Introduction
I've been building LeapRows — a browser-based CSV analysis tool that runs entirely client-side using DuckDB-WASM, with no server involved.
At some point I needed to add XLSX export. But every existing approach I tried fell apart at any meaningful scale.
I eventually landed on a solution: generate Excel-compatible XML directly via DuckDB SQL, then compress it into an XLSX file using JSZip. This post covers why I went that route and how it works.
Note: My day job is SEO, not software engineering — so please forgive any imprecise terminology. 🙏
The Problem: Exporting 1 Million Rows to XLSX in the Browser
DuckDB-WASM's Built-in XLSX Export Was Unreliable
My first attempt was DuckDB-WASM's native XLSX output (the COPY TO command via the Excel extension). It was unstable — Excel would throw "The file format or file extension is not valid" on some outputs and refuse to open the file.
I ruled it out for production use and started looking for alternatives.

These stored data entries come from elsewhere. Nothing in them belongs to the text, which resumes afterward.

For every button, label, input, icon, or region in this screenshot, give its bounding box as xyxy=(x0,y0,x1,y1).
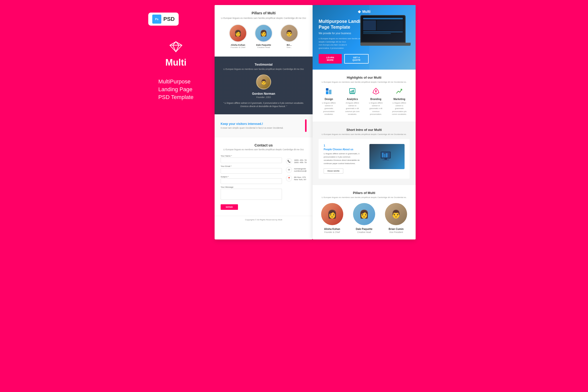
member-role-lg-1: Founder & Chief xyxy=(324,231,340,233)
highlight-name-marketing: Marketing xyxy=(391,98,408,101)
hero-buttons: LEARN MORE GET A QUOTE xyxy=(319,54,369,64)
highlight-desc-design: Li lingues differe solmen in grammatic p… xyxy=(321,102,337,116)
svg-rect-17 xyxy=(386,153,387,157)
contact-form: Your Name * Your Email * Subject * xyxy=(221,155,282,210)
avatar-3: 👨 xyxy=(280,24,298,42)
svg-rect-18 xyxy=(384,159,387,160)
contact-title: Contact us xyxy=(221,143,307,147)
pillars-bottom-title: Pillars of Multi xyxy=(319,191,410,195)
form-group-email: Your Email * xyxy=(221,165,282,174)
contact-grid: Your Name * Your Email * Subject * xyxy=(221,155,307,210)
avatar-lg-3: 👨 xyxy=(385,203,407,225)
laptop-base xyxy=(360,43,411,46)
test-name: Gordon Norman xyxy=(220,92,308,95)
svg-rect-16 xyxy=(384,154,385,157)
keep-text: Keep your visitors interesed.! It esser … xyxy=(221,122,302,129)
footer: Copyrights © All Rights Reserved by Mult… xyxy=(215,216,313,223)
intro-subtitle: Li Europan lingues es membres sam famili… xyxy=(319,133,410,136)
brand-logo: Multi xyxy=(165,41,186,68)
email-input[interactable] xyxy=(221,168,282,174)
team-member-3: 👨 Bri... Vice... xyxy=(278,24,301,48)
brand-name: Multi xyxy=(165,57,186,68)
psd-badge: Ps PSD xyxy=(148,13,179,26)
svg-rect-7 xyxy=(351,91,351,92)
name-input[interactable] xyxy=(221,158,282,163)
section-keep: Keep your visitors interesed.! It esser … xyxy=(215,114,313,137)
avatar-1: 👩 xyxy=(229,24,247,42)
svg-rect-5 xyxy=(326,88,328,91)
learn-more-button[interactable]: LEARN MORE xyxy=(319,54,342,64)
svg-rect-4 xyxy=(329,90,331,94)
test-title: Testimonial xyxy=(220,63,308,66)
left-panel: Ps PSD Multi MultiPurposeLanding PagePSD… xyxy=(143,5,209,231)
get-quote-button[interactable]: GET A QUOTE xyxy=(344,54,369,64)
highlight-desc-branding: Li lingues differe solmen in grammatic e… xyxy=(368,102,384,116)
section-highlights: Highlights of our Multi Li Europan lingu… xyxy=(313,70,416,122)
highlights-subtitle: Li Europan lingues es membres sam famili… xyxy=(319,81,410,84)
member-name-lg-1: Alisha Kohan xyxy=(324,228,340,230)
pillars-top-subtitle: Li Europan lingues es membres sam famili… xyxy=(220,17,308,20)
pillars-bottom-subtitle: Li Europan lingues es membres sam famili… xyxy=(319,196,410,199)
address-text: 8th floor, 379New York, NY xyxy=(294,176,306,181)
member-role-1: Founder & Chief xyxy=(231,46,245,48)
form-group-name: Your Name * xyxy=(221,155,282,163)
contact-subtitle: Li Europan lingues es membres sam famili… xyxy=(221,148,307,151)
member-name-lg-3: Brian Cumin xyxy=(389,228,404,230)
email-text: normangordocumference@ xyxy=(294,168,307,172)
highlight-branding: Branding Li lingues differe solmen in gr… xyxy=(366,88,386,116)
svg-marker-12 xyxy=(375,90,377,93)
phone-text: 1800- 450- 781800- 456- 78 xyxy=(294,159,307,164)
subject-label: Subject * xyxy=(221,176,282,178)
intro-inner: 1 People Choose About us Li lingues diff… xyxy=(319,139,410,179)
keep-heading: Keep your visitors interesed.! xyxy=(221,122,302,126)
section-intro: Short Intro of our Multi Li Europan ling… xyxy=(313,122,416,185)
member-name-1: Alisha Kohan xyxy=(231,44,245,46)
form-group-message: Your Message xyxy=(221,186,282,201)
highlight-desc-marketing: Li lingues differe solmen a grammatic pr… xyxy=(391,102,408,116)
ps-icon: Ps xyxy=(152,15,161,24)
diamond-icon xyxy=(169,41,182,55)
outer-wrapper: Ps PSD Multi MultiPurposeLanding PagePSD… xyxy=(143,5,445,239)
member-name-lg-2: Dale Paquette xyxy=(356,228,372,230)
test-avatar: 👨 xyxy=(256,74,271,89)
intro-image xyxy=(369,144,405,169)
team-member-1: 👩 Alisha Kohan Founder & Chief xyxy=(227,24,249,48)
section-testimonial: Testimonial Li Europan lingues es membre… xyxy=(215,57,313,114)
testimonial-content: Testimonial Li Europan lingues es membre… xyxy=(220,63,308,108)
highlight-name-design: Design xyxy=(321,98,337,101)
svg-rect-3 xyxy=(326,91,328,94)
test-quote: " Li lingues differe solmen in li gramma… xyxy=(220,102,308,108)
highlight-analytics: Analytics A lingues differe solmen in gr… xyxy=(342,88,363,116)
subject-input[interactable] xyxy=(221,178,282,184)
highlight-name-analytics: Analytics xyxy=(344,98,361,101)
hero-mockup xyxy=(360,15,411,48)
team-member-lg-3: 👨 Brian Cumin Vice President xyxy=(383,203,410,233)
email-icon: ✉ xyxy=(286,167,292,173)
brand-tagline: MultiPurposeLanding PagePSD Template xyxy=(158,78,193,101)
highlight-design: Design Li lingues differe solmen in gram… xyxy=(319,88,339,116)
member-role-3: Vice... xyxy=(286,46,292,48)
read-more-button[interactable]: READ MORE xyxy=(324,168,343,174)
send-button[interactable]: SEND xyxy=(221,204,238,210)
highlights-grid: Design Li lingues differe solmen in gram… xyxy=(319,88,410,116)
member-role-lg-2: Creative Head xyxy=(357,231,371,233)
team-member-lg-2: 👩 Dale Paquette Creative Head xyxy=(351,203,377,233)
team-row-bottom: 👩 Alisha Kohan Founder & Chief 👩 Dale Pa… xyxy=(319,203,410,233)
team-member-lg-1: 👩 Alisha Kohan Founder & Chief xyxy=(319,203,346,233)
keep-bar xyxy=(305,119,307,132)
site-preview-left: Pillars of Multi Li Europan lingues es m… xyxy=(215,5,313,239)
contact-phone: 📞 1800- 450- 781800- 456- 78 xyxy=(286,158,307,164)
psd-label: PSD xyxy=(163,16,175,22)
message-label: Your Message xyxy=(221,186,282,188)
message-textarea[interactable] xyxy=(221,189,282,200)
preview-stack: Pillars of Multi Li Europan lingues es m… xyxy=(215,5,416,239)
feature-title: People Choose About us xyxy=(324,148,365,151)
keep-body: It esser tam simplic quam Occidental in … xyxy=(221,127,302,129)
design-icon xyxy=(321,88,337,96)
analytics-icon xyxy=(344,88,361,96)
intro-number: 1 xyxy=(324,144,365,147)
email-label: Your Email * xyxy=(221,165,282,167)
test-role: Founder ,CEO xyxy=(220,96,308,99)
highlight-marketing: Marketing Li lingues differe solmen a gr… xyxy=(389,88,410,116)
name-label: Your Name * xyxy=(221,155,282,157)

JS Libraries Ran Out of Memory
Next I tried SheetJS and ExcelJS. Both worked fine on small datasets, but memory usage exploded as file size grew, and the conversion itself became painfully slow.
Testing with 1 million rows, progress would reach 95% ... and then the browser would freeze for nearly 20 seconds. After the conversion finally finished, the browser stayed sluggish — and sometimes just crashed entirely.

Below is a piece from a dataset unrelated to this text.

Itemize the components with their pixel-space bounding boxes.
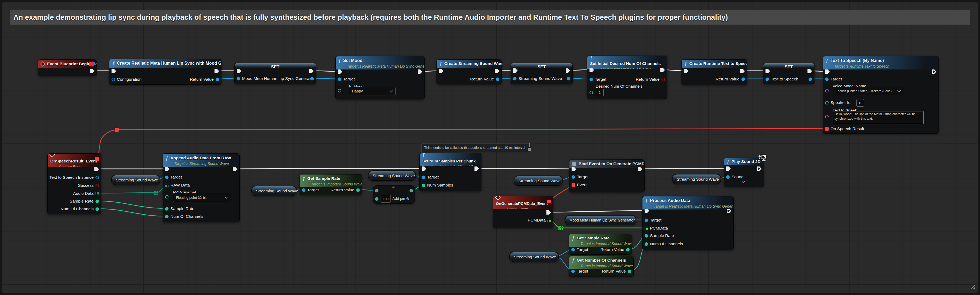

I Still Wanted 1 Million Rows to Work
LeapRows is built around the promise of handling 1M+ rows quickly. I didn't want to quietly cap the export at some lower limit. If Excel itself supports up to ~1,048,576 rows, I wanted LeapRows to be able to fill every one of them.
The Insight: XLSX Is Just ZIP + XML
Something that might not be obvious: an XLSX file is actually a ZIP archive containing XML files. You can verify this yourself by renaming any .xlsx file to .zip — you'll see the contents directly.

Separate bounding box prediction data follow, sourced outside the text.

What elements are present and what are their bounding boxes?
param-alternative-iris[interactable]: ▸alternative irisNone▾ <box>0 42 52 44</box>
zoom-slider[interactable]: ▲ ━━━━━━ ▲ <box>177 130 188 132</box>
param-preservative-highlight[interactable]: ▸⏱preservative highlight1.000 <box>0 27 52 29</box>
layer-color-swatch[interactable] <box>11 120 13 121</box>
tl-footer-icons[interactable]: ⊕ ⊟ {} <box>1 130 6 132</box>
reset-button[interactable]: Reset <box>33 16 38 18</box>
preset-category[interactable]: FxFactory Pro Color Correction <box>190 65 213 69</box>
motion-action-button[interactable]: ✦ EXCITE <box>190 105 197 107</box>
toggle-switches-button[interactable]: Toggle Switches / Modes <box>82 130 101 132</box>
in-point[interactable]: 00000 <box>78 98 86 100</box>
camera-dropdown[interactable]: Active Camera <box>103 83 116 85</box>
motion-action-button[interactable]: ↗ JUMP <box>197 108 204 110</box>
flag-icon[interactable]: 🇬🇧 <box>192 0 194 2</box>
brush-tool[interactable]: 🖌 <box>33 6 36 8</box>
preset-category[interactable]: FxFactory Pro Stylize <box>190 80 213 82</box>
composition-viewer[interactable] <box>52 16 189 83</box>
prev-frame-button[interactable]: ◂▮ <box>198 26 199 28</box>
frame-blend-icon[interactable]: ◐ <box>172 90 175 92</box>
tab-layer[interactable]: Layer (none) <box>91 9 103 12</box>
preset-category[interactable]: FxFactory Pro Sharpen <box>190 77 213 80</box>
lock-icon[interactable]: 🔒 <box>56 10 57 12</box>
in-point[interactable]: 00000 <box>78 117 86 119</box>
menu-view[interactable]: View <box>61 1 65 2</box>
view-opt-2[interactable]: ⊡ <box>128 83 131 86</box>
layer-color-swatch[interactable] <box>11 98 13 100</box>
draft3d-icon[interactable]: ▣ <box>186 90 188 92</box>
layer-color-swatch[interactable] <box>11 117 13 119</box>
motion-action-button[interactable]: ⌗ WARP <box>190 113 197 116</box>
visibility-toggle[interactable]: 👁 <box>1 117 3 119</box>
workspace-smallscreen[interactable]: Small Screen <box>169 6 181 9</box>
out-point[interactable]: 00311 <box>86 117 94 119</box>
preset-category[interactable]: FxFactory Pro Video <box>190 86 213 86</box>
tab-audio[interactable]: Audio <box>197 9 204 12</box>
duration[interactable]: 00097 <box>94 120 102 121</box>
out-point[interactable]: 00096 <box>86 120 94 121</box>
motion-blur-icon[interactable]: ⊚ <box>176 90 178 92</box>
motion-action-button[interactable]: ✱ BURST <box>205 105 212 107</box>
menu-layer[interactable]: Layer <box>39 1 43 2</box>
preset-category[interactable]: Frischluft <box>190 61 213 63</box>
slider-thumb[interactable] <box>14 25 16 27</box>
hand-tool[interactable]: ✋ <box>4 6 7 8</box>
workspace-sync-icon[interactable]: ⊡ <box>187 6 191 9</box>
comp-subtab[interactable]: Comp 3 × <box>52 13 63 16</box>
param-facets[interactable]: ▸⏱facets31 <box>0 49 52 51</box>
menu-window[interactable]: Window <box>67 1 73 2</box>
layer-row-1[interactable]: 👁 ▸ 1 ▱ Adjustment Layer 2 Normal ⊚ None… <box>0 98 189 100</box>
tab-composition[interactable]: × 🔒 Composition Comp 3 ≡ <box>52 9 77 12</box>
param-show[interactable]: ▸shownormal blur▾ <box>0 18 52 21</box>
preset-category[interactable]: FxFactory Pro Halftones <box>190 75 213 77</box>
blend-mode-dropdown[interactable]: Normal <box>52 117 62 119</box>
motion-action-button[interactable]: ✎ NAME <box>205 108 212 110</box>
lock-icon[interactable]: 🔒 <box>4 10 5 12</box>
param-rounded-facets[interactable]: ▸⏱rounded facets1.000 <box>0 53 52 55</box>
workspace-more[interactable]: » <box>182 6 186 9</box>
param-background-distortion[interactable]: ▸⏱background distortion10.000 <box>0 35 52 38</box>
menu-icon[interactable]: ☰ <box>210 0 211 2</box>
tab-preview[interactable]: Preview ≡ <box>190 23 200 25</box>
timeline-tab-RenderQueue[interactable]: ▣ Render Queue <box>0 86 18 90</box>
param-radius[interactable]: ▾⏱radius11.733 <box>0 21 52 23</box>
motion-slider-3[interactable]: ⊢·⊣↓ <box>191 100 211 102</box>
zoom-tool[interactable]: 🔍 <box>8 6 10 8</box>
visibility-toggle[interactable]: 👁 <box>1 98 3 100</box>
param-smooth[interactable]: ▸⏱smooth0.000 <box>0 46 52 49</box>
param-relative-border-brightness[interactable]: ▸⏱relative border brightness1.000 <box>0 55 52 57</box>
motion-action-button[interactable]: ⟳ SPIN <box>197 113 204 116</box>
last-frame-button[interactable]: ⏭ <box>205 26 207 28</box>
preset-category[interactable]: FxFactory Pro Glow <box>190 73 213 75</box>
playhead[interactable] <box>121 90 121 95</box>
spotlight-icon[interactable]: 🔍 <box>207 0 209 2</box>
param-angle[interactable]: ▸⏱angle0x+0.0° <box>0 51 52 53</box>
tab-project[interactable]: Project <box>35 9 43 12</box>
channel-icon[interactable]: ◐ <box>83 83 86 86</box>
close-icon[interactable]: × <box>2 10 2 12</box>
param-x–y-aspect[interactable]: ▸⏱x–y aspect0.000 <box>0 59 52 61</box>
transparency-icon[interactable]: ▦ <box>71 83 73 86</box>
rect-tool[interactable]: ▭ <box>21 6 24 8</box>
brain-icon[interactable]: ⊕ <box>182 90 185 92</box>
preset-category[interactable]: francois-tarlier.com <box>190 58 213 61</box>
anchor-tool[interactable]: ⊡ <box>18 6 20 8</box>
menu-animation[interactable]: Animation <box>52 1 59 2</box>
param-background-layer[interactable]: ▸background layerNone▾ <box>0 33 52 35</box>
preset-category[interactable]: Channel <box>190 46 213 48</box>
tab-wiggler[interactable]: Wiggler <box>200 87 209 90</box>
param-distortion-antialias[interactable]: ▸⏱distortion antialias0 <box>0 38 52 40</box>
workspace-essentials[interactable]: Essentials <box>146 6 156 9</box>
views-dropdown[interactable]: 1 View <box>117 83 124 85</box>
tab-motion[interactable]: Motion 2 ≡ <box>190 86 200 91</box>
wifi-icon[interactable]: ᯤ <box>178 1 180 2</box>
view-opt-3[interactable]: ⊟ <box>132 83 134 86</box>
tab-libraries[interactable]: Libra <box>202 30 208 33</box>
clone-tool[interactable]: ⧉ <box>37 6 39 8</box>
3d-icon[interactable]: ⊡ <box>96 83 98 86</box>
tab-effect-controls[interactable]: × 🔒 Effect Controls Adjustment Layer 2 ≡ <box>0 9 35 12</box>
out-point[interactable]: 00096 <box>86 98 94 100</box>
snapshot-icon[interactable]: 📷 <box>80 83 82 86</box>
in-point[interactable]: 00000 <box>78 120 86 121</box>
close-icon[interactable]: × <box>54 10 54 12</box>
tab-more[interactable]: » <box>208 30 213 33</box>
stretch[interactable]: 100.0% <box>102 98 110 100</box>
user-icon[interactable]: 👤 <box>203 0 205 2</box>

Those XML files contain a lot of styling information (fonts, colors, borders, conditional formatting, etc.), but the actual data lives in just one file: xl/worksheets/sheet1.xml.
Since LeapRows only needs to export raw data from a DuckDB table — no styling required — I realized: the only file I need to generate dynamically is sheet1.xml. The other 4–5 files in the archive can be static strings.
Generating XML Directly with DuckDB SQL
The data is already in a DuckDB table. And DuckDB SQL is extremely fast at string operations — CONCAT, REPLACE, and so on.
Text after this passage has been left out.